(DATA PROVIDED)

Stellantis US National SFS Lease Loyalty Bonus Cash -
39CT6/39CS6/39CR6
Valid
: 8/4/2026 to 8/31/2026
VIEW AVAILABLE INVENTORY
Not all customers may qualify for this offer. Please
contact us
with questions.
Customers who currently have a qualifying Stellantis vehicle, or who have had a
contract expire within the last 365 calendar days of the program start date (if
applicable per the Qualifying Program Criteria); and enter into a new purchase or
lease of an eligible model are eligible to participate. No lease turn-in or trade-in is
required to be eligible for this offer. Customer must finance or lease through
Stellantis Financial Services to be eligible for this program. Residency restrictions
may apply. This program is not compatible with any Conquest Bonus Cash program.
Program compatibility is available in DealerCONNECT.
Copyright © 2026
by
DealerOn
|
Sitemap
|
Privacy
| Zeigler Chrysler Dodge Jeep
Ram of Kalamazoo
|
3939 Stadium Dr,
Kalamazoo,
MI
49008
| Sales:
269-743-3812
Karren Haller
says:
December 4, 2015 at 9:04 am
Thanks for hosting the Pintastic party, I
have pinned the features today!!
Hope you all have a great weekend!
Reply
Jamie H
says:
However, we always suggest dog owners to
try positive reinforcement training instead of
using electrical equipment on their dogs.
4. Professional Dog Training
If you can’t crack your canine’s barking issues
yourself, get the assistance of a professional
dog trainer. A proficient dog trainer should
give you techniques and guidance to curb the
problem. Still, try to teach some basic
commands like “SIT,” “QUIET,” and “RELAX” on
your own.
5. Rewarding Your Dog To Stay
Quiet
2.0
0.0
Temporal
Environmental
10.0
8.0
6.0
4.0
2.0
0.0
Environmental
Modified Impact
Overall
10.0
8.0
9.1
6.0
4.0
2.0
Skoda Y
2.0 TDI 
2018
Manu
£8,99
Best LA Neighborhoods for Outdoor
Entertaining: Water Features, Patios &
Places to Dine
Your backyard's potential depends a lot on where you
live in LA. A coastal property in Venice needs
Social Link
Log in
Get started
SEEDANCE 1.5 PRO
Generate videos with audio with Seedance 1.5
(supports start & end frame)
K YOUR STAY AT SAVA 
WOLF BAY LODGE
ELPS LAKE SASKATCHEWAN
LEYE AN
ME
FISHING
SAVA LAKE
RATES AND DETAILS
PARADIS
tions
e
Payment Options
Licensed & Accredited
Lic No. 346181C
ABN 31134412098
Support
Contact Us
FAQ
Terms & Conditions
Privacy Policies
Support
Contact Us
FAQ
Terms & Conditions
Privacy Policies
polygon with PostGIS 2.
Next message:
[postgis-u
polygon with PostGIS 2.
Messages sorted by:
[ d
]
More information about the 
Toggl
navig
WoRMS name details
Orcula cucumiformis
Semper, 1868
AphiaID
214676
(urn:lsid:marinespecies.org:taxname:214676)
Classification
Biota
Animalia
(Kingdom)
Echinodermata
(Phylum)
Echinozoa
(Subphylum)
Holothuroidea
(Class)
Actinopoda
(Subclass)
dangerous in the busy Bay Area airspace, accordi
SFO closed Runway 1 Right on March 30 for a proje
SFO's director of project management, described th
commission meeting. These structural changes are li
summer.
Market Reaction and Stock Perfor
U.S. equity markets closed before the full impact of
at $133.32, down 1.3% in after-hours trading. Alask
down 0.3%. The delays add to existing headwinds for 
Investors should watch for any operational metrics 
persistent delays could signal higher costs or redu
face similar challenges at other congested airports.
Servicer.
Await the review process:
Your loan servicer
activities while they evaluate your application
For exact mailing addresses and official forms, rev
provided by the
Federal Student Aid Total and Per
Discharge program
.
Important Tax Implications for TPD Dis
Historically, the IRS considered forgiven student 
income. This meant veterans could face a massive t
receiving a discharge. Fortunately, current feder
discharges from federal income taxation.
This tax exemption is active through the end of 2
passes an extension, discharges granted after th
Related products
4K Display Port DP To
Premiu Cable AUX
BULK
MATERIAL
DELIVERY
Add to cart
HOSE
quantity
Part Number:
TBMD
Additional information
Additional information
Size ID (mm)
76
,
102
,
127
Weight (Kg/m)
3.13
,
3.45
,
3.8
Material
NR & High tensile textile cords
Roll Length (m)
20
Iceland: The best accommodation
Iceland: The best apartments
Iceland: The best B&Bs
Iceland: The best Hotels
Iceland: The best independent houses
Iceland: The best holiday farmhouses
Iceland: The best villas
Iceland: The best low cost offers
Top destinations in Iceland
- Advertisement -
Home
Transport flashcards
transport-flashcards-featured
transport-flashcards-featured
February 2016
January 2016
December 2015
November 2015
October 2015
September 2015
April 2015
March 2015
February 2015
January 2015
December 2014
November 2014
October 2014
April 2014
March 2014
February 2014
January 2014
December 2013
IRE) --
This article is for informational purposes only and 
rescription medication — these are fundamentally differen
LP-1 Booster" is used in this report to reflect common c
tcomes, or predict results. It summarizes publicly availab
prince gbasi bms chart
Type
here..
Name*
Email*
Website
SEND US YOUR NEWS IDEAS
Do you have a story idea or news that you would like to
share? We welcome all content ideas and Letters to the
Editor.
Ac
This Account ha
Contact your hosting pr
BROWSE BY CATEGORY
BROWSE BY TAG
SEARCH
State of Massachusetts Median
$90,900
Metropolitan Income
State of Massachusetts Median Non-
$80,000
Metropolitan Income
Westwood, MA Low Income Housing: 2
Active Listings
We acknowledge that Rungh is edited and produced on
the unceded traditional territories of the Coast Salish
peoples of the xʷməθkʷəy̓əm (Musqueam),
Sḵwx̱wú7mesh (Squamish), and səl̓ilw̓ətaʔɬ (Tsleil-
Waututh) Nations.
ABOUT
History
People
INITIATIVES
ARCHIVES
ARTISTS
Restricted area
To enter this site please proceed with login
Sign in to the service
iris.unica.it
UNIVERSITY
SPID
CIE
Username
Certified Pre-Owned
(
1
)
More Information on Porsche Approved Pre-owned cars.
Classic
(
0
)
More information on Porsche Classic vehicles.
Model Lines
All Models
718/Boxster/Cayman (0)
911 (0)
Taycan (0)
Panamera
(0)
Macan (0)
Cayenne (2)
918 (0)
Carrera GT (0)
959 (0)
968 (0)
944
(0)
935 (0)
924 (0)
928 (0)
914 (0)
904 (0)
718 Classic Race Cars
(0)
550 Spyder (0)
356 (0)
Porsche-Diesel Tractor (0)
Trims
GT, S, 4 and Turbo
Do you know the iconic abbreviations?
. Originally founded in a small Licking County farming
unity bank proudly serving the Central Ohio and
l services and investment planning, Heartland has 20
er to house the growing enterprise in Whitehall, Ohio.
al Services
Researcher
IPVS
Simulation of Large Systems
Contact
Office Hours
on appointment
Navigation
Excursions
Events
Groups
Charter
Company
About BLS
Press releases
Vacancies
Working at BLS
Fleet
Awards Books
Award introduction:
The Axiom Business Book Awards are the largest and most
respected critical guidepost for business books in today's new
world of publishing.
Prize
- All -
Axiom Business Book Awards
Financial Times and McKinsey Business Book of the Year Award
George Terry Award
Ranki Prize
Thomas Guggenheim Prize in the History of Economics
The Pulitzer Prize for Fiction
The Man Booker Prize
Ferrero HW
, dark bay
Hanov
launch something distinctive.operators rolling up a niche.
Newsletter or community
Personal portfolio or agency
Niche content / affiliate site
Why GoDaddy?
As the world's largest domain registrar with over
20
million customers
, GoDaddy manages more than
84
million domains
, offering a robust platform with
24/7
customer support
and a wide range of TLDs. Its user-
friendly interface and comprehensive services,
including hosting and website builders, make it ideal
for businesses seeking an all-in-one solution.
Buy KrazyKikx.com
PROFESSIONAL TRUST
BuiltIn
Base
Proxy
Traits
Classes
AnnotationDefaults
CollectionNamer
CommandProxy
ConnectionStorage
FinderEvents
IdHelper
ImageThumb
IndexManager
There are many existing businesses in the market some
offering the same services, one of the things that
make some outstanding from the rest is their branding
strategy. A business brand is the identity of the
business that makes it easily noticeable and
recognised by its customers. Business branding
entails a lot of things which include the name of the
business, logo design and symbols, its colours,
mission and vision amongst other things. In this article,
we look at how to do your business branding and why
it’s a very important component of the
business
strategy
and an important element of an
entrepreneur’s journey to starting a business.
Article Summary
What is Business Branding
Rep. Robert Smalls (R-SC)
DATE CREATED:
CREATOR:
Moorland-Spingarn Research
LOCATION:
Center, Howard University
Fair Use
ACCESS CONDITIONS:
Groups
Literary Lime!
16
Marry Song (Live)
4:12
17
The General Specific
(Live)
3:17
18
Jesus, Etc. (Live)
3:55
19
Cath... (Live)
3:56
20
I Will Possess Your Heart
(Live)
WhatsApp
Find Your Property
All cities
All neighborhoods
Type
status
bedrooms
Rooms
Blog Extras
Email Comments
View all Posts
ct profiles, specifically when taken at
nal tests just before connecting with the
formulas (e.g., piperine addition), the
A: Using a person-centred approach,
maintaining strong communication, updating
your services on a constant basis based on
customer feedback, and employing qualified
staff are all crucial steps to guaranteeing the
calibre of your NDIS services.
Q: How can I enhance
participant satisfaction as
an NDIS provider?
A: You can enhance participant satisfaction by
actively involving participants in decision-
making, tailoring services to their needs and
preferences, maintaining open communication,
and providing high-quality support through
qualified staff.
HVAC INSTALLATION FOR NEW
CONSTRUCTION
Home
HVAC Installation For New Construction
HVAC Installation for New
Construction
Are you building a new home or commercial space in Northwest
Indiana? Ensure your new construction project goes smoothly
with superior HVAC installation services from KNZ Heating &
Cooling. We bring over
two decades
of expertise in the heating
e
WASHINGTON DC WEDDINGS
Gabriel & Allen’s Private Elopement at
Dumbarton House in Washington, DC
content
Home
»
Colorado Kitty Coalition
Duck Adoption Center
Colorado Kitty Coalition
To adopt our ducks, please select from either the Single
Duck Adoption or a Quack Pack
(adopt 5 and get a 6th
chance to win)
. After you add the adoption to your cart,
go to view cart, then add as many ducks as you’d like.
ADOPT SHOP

(End DATA PROVIDED)

▸ **WHAT NEEDS TO BE DONE**:
Transcribe the records above from the line holding "December 2015" down to the line holding "Contact your hosting pr", inclusive, without adding anything.

▸ **REPLY**:
December 2015
November 2015
October 2015
September 2015
April 2015
March 2015
February 2015
January 2015
December 2014
November 2014
October 2014
April 2014
March 2014
February 2014
January 2014
December 2013
IRE) --
This article is for informational purposes only and 
rescription medication — these are fundamentally differen
LP-1 Booster" is used in this report to reflect common c
tcomes, or predict results. It summarizes publicly availab
prince gbasi bms chart
Type
here..
Name*
Email*
Website
SEND US YOUR NEWS IDEAS
Do you have a story idea or news that you would like to
share? We welcome all content ideas and Letters to the
Editor.
Ac
This Account ha
Contact your hosting pr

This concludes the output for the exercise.